:: About this task ::
Repeat all entries below exactly as shown.

(Data excerpts)
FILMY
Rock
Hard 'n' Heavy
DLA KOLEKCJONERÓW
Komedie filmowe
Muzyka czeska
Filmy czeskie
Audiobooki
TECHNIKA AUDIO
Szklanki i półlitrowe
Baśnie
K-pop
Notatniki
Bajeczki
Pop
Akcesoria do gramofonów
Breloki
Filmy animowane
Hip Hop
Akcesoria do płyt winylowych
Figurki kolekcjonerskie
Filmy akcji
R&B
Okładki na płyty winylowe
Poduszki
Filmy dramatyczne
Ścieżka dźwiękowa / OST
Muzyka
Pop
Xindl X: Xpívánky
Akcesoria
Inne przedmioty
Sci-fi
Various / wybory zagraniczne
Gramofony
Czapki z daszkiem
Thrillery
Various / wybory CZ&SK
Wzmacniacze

:: Response ::
FILMY
Rock
Hard 'n' Heavy
DLA KOLEKCJONERÓW
Komedie filmowe
Muzyka czeska
Filmy czeskie
Audiobooki
TECHNIKA AUDIO
Szklanki i półlitrowe
Baśnie
K-pop
Notatniki
Bajeczki
Pop
Akcesoria do gramofonów
Breloki
Filmy animowane
Hip Hop
Akcesoria do płyt winylowych
Figurki kolekcjonerskie
Filmy akcji
R&B
Okładki na płyty winylowe
Poduszki
Filmy dramatyczne
Ścieżka dźwiękowa / OST
Muzyka
Pop
Xindl X: Xpívánky
Akcesoria
Inne przedmioty
Sci-fi
Various / wybory zagraniczne
Gramofony
Czapki z daszkiem
Thrillery
Various / wybory CZ&SK
Wzmacniacze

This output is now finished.